#### [REQUIREMENT]
Copy exactly, please, the lines of the data from its start through the line containing "Werbung schalten (42, 2486)".
Start of ENTRIES SHOWN
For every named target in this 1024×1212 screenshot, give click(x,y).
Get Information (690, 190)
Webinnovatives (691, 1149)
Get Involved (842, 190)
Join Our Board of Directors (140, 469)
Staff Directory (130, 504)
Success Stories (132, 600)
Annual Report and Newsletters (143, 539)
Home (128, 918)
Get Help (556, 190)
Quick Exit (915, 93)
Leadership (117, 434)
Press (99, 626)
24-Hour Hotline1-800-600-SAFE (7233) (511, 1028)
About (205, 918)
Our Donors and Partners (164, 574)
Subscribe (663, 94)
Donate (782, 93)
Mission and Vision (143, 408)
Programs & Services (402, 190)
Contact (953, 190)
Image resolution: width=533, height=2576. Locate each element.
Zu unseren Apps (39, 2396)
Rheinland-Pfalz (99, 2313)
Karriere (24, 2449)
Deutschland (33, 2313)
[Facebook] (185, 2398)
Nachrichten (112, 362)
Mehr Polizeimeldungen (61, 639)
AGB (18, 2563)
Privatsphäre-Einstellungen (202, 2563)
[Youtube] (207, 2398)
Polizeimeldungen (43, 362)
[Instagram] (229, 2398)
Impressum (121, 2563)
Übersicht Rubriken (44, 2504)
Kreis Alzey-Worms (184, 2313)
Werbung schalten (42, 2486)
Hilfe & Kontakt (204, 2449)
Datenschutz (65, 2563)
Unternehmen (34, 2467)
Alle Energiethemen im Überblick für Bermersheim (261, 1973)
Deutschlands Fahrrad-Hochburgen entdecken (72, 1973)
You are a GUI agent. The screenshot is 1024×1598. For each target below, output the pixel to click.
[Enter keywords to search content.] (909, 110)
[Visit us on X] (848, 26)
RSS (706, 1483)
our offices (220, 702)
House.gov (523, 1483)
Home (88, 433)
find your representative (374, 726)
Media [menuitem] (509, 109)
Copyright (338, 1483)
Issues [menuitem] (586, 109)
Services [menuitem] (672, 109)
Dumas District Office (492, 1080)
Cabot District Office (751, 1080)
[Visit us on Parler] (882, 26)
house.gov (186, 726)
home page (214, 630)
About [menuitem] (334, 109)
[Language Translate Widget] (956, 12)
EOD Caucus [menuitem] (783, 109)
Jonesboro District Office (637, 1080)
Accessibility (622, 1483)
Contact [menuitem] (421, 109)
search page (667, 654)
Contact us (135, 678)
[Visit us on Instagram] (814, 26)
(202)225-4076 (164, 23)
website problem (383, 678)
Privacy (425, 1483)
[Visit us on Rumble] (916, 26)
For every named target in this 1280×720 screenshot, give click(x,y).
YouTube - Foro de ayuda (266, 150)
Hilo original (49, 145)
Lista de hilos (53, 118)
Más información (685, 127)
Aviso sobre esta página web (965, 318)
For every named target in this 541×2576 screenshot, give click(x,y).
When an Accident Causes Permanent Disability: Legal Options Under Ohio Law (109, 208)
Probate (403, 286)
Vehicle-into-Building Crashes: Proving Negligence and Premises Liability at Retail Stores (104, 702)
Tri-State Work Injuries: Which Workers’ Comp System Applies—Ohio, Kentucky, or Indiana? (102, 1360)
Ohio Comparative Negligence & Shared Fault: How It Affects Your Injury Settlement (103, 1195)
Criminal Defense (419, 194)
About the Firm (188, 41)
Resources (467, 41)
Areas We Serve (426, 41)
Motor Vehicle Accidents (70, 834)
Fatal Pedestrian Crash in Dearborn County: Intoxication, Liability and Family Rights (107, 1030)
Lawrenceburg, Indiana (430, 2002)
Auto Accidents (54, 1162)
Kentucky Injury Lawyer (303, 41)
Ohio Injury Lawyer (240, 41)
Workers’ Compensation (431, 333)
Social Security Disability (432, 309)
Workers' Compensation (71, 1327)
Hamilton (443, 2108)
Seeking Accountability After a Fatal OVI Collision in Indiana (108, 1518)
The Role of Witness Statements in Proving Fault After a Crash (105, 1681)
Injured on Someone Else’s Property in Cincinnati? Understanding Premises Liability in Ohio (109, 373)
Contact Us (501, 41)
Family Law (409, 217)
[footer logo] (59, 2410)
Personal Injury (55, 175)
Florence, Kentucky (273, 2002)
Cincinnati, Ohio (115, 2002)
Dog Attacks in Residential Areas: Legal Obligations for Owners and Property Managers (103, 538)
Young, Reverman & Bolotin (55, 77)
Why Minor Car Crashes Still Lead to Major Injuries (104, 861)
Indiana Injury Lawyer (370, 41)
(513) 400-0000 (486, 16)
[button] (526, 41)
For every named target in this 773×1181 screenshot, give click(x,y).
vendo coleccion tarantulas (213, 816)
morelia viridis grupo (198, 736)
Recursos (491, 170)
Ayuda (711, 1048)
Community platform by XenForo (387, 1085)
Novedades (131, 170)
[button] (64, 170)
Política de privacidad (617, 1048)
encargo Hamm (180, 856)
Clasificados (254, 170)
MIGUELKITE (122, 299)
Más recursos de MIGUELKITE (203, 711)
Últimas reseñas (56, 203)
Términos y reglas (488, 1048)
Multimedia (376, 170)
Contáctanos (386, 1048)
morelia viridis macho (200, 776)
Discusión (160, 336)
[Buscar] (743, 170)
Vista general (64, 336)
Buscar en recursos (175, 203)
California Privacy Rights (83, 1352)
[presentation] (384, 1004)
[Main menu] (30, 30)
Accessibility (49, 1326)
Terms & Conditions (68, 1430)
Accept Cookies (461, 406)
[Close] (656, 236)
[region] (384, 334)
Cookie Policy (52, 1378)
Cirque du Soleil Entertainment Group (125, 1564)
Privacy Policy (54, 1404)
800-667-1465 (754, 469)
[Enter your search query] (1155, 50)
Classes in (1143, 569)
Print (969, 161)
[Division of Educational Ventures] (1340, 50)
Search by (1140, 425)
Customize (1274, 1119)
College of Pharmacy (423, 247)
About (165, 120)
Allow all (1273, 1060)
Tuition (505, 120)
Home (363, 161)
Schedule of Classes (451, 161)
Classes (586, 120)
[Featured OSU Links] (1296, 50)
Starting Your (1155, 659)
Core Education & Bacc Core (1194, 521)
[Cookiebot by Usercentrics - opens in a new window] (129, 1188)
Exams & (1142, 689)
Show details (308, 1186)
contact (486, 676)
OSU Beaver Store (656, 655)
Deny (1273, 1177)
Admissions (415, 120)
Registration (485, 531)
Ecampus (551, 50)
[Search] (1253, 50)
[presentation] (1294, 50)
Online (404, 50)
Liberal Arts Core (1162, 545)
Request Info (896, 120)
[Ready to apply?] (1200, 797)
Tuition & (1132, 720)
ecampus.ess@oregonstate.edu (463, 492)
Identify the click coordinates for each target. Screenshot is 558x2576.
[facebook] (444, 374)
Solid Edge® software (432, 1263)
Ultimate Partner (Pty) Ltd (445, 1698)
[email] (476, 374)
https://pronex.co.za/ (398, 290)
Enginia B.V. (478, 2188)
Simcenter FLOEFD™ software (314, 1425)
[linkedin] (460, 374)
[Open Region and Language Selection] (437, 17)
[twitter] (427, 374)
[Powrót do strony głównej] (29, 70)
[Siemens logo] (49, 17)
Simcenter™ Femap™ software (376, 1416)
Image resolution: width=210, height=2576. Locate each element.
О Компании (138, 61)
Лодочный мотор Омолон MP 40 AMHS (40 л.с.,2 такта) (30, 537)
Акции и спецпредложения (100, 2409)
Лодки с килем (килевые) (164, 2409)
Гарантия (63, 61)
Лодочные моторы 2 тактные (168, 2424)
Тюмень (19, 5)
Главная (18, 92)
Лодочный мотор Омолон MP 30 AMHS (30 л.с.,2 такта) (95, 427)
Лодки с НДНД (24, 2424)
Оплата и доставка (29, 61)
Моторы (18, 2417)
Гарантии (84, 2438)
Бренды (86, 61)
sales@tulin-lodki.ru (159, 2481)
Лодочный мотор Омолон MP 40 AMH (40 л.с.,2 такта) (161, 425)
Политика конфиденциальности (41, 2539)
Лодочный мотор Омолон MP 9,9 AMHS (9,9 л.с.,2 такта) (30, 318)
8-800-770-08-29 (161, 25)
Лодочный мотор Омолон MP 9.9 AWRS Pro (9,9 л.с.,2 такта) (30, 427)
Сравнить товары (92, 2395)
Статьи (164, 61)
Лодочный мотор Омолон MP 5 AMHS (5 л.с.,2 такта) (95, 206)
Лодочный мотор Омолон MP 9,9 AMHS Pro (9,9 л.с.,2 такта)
End of ENTRIES SHOWN
#### [YOUR SOLUTION]
For every named target in this 1024×1212 screenshot, give click(x,y).
Get Information (690, 190)
Webinnovatives (691, 1149)
Get Involved (842, 190)
Join Our Board of Directors (140, 469)
Staff Directory (130, 504)
Success Stories (132, 600)
Annual Report and Newsletters (143, 539)
Home (128, 918)
Get Help (556, 190)
Quick Exit (915, 93)
Leadership (117, 434)
Press (99, 626)
24-Hour Hotline1-800-600-SAFE (7233) (511, 1028)
About (205, 918)
Our Donors and Partners (164, 574)
Subscribe (663, 94)
Donate (782, 93)
Mission and Vision (143, 408)
Programs & Services (402, 190)
Contact (953, 190)
Image resolution: width=533, height=2576. Locate each element.
Zu unseren Apps (39, 2396)
Rheinland-Pfalz (99, 2313)
Karriere (24, 2449)
Deutschland (33, 2313)
[Facebook] (185, 2398)
Nachrichten (112, 362)
Mehr Polizeimeldungen (61, 639)
AGB (18, 2563)
Privatsphäre-Einstellungen (202, 2563)
[Youtube] (207, 2398)
Polizeimeldungen (43, 362)
[Instagram] (229, 2398)
Impressum (121, 2563)
Übersicht Rubriken (44, 2504)
Kreis Alzey-Worms (184, 2313)
Werbung schalten (42, 2486)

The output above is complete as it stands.